The launch, docking, hatch opening, live video interviews and return to Earth were all watched with enormous interest in Denmark, that can only be compared to the excitement and national pride last seen for the wedding of Denmark's crown prince and princess in 2004.

Life on ISS however, does not include idleness, and with the 18-M capsule safely docked, the visiting astronauts had to settle down to an intense schedule of scientific experiments. Andreas was assigned a number of Danish experiments as well as other European projects: he launched a couple of CubeSats for students at Aalborg university and  Gom Space,a Danish company specializing in micro-satellites. He tested a new form of water filtration system from Danish company, Aquaporin. But his biggest success came with DTU Space's Thor project.

Thor is a precursor of Denmarks hitherto largest space mission, ASIM. Andreas' brief consistented of photographing giant lightning strikes from space, in the hope of capturing the illusive flashes that travel upwards from the most violent thunderstorms to the edge of space itself. It sounds easy enough, but getting an astronaut to take pictures requires sending lists of target storms three days in advance of the photography session. Initially, Torsten Neubert the scientific leader of the Thor project at DTU Space, saw Andreas' work simply as a way of checking the procedures, filters, exposure times and prediction system needed to ensure good pictures of likely storms. However, Andreas was so captivated by the project that he took the camera with him on breaks and continued filming on his free time.

There was much jubilation amongst  DTU Space researchers when stills from Andreas' spare-time video were sent to the institute, because the industrious astronaut has managed to capture two beautiful examples of the giant lightning the group was hoping to see: a collection of red sprites, looking like a bunch of carrots, and a blue jet. These results far exceeded the group's expectations, and must be entirely credited to Andreas Mogensens patience and enthusiasm.

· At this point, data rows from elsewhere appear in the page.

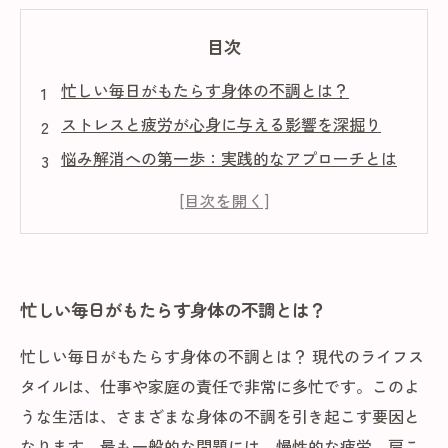
目次
忙しい毎日がもたらす身体の不調とは？
ストレスと疲労が心身に与える影響を深掘り
悩み解消への第一歩：実践的なアプローチとは
自然療法とリラクゼーションで心身を癒す
栄養の工夫で健康的な生活を取り戻そう
現代社会での健康管理の重要性
心と体を大切にする新しいライフスタイルの提
忙しい毎日がもたらす身体の不調とは？
案
忙しい毎日がもたらす身体の不調とは？ 現代のライフス
タイルは、仕事や家庭の責任で非常に多忙です。このよ
うな生活は、さまざまな身体の不調を引き起こす要因と
なります。最も一般的な問題には、慢性的な疲労、肩こ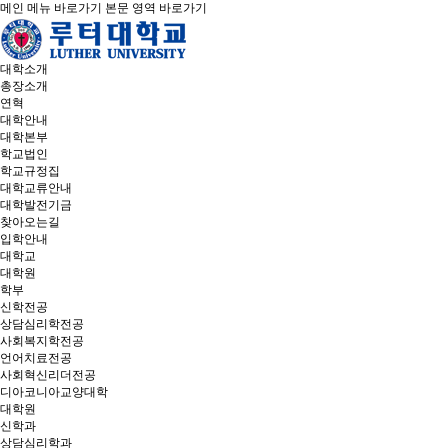
메인 메뉴 바로가기
본문 영역 바로가기
대학소개
총장소개
연혁
대학안내
대학본부
학교법인
학교규정집
대학교류안내
대학발전기금
찾아오는길
입학안내
대학교
대학원
학부
신학전공
상담심리학전공
사회복지학전공
언어치료전공
사회혁신리더전공
디아코니아교양대학
대학원
신학과
상담심리학과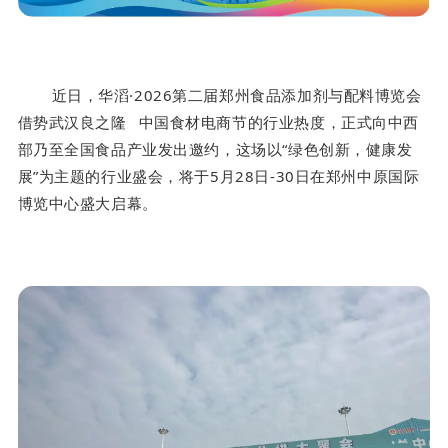
近日，华滔·2026第二届郑州食品添加剂与配料博览会
借势武汉
良之隆
中国食材电商节的行业热度，正式向中西
部乃至全国食品产业发出邀约，这场以“绿色创新，健康发
展”为主题的行业盛会，将于5月28日-30日在郑州中原国际
博览中心盛大启幕。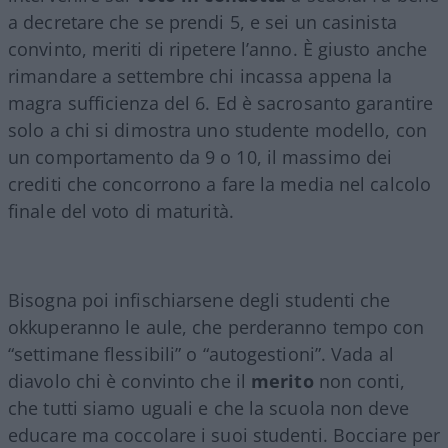
a decretare che se prendi 5, e sei un casinista
convinto, meriti di ripetere l’anno. È giusto anche
rimandare a settembre chi incassa appena la
magra sufficienza del 6. Ed è sacrosanto garantire
solo a chi si dimostra uno studente modello, con
un comportamento da 9 o 10, il massimo dei
crediti che concorrono a fare la media nel calcolo
finale del voto di maturità.
Bisogna poi infischiarsene degli studenti che
okkuperanno le aule, che perderanno tempo con
“settimane flessibili” o “autogestioni”. Vada al
diavolo chi è convinto che il
merito
non conti,
che tutti siamo uguali e che la scuola non deve
educare ma coccolare i suoi studenti. Bocciare per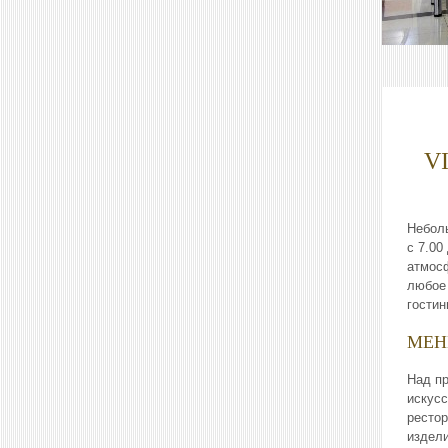
V
Небол
с 7.00
атмос
любое 
гостин
МЕН
Над п
искусс
рестор
издели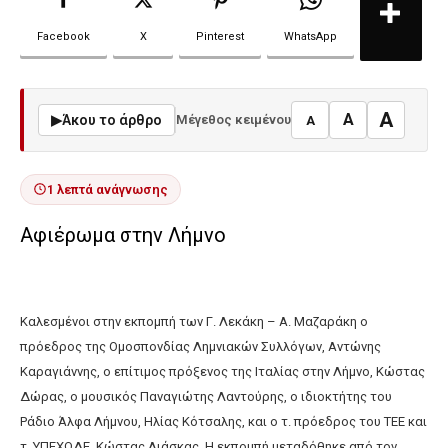
Facebook
X
Pinterest
WhatsApp
A
A
▶
Άκου το άρθρο
Μέγεθος κειμένου
A
1 λεπτά ανάγνωσης
Αφιέρωμα στην Λήμνο
Καλεσμένοι στην εκπομπή των Γ. Λεκάκη – Α. Μαζαράκη ο
πρόεδρος της Ομοσπονδίας Λημνιακών Συλλόγων, Αντώνης
Καραγιάννης, ο επίτιμος πρόξενος της Ιταλίας στην Λήμνο, Κώστας
Δώρας, ο μουσικός Παναγιώτης Λαντούρης, ο ιδιοκτήτης του
Ράδιο Άλφα Λήμνου, Ηλίας Κότσαλης, και ο τ. πρόεδρος του ΤΕΕ και
τ. ΥΠΕΧΩΔΕ, Κώστας Λιάσκας. Η εκπομπή μεταδόθηκε από τον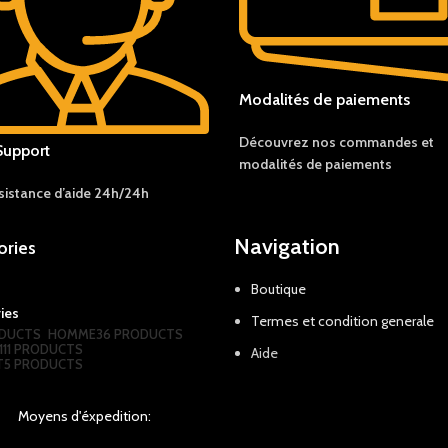
Modalités de paiements
Découvrez nos c
ommandes et
Support
modalités de
paiements
sistance d’aide 24h/24h
Navigation
ories
Boutique
ies
Termes et condition generale
DUCTS
HOMME
36 PRODUCTS
111 PRODUCTS
Aide
T
5 PRODUCTS
Moyens d'éxpedition: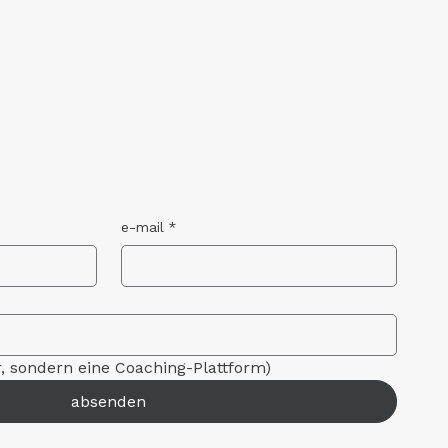
e-mail
*
r, sondern eine Coaching-Plattform)
absenden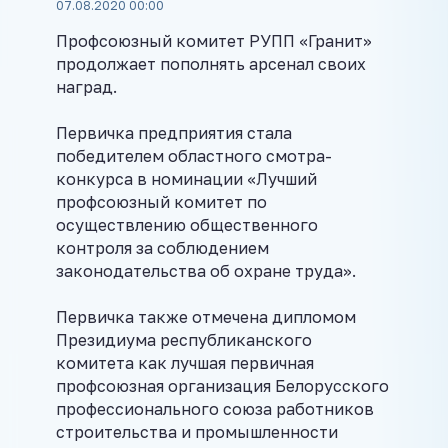
07.08.2020 00:00
Профсоюзный комитет РУПП «Гранит»
продолжает пополнять арсенал своих
наград.
Первичка предприятия стала
победителем областного смотра-
конкурса в номинации «Лучший
профсоюзный комитет по
осуществлению общественного
контроля за соблюдением
законодательства об охране труда».
Первичка также отмечена дипломом
Президиума республиканского
комитета как лучшая первичная
профсоюзная организация Белорусского
профессионального союза работников
строительства и промышленности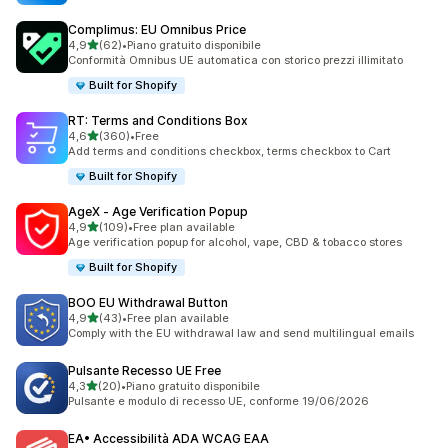
Complimus: EU Omnibus Price
stelle su 5
4,9
(62)
•
Piano gratuito disponibile
62 recensioni totali
Conformità Omnibus UE automatica con storico prezzi illimitato
Built for Shopify
RT: Terms and Conditions Box
stelle su 5
4,6
(360)
•
Free
360 recensioni totali
Add terms and conditions checkbox, terms checkbox to Cart
Built for Shopify
AgeX ‑ Age Verification Popup
stelle su 5
4,9
(109)
•
Free plan available
109 recensioni totali
Age verification popup for alcohol, vape, CBD & tobacco stores
Built for Shopify
BOO EU Withdrawal Button
stelle su 5
4,9
(43)
•
Free plan available
43 recensioni totali
Comply with the EU withdrawal law and send multilingual emails
Pulsante Recesso UE Free
stelle su 5
4,3
(20)
•
Piano gratuito disponibile
20 recensioni totali
Pulsante e modulo di recesso UE, conforme 19/06/2026
EA• Accessibilità ADA WCAG EAA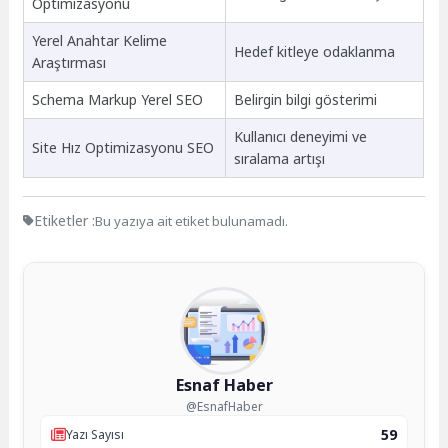
Optimizasyonu
Yerel Anahtar Kelime
Hedef kitleye odaklanma
Araştırması
Schema Markup Yerel SEO
Belirgin bilgi gösterimi
Kullanıcı deneyimi ve
Site Hız Optimizasyonu SEO
sıralama artışı
Etiketler :
Bu yazıya ait etiket bulunamadı.
Esnaf Haber
@EsnafHaber
59
Yazı Sayısı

Future ISS astronauts will continue the Thor project, notably frenchman Thomas Pesquet who starts a long-duration mission to ISS in 2016. But Thor is just the beginning of DTU Space's lightning research from the ISS. In February 2017 the Danish lightning camera ASIM will be fixed to the underside of ISS to start 2 years of continuous monitoring of thunderstorms in both optical light and x-rays. The camera builds on DTU Space's experience constructing x-ray cameras for astronomical purposes. ASIM is an off-shoot of the JEM-X space telescope on ESAs INTEGRAL satellite.

The giant lightning flashes being studied by the Thor and ASIM projects were unknown only 20 years ago, but hold the key to understanding the Earth's complex electrical circuitry that drives the storms and currents that churn up the atmosphere. As such they are very important for understanding and modelling the Earth's weather and climate. The Thor and ASIM projects are just two projects in DTU Space's extensive and varied research into the processes that drive the Earth's weather systems and mechanisms that are affected by climate change.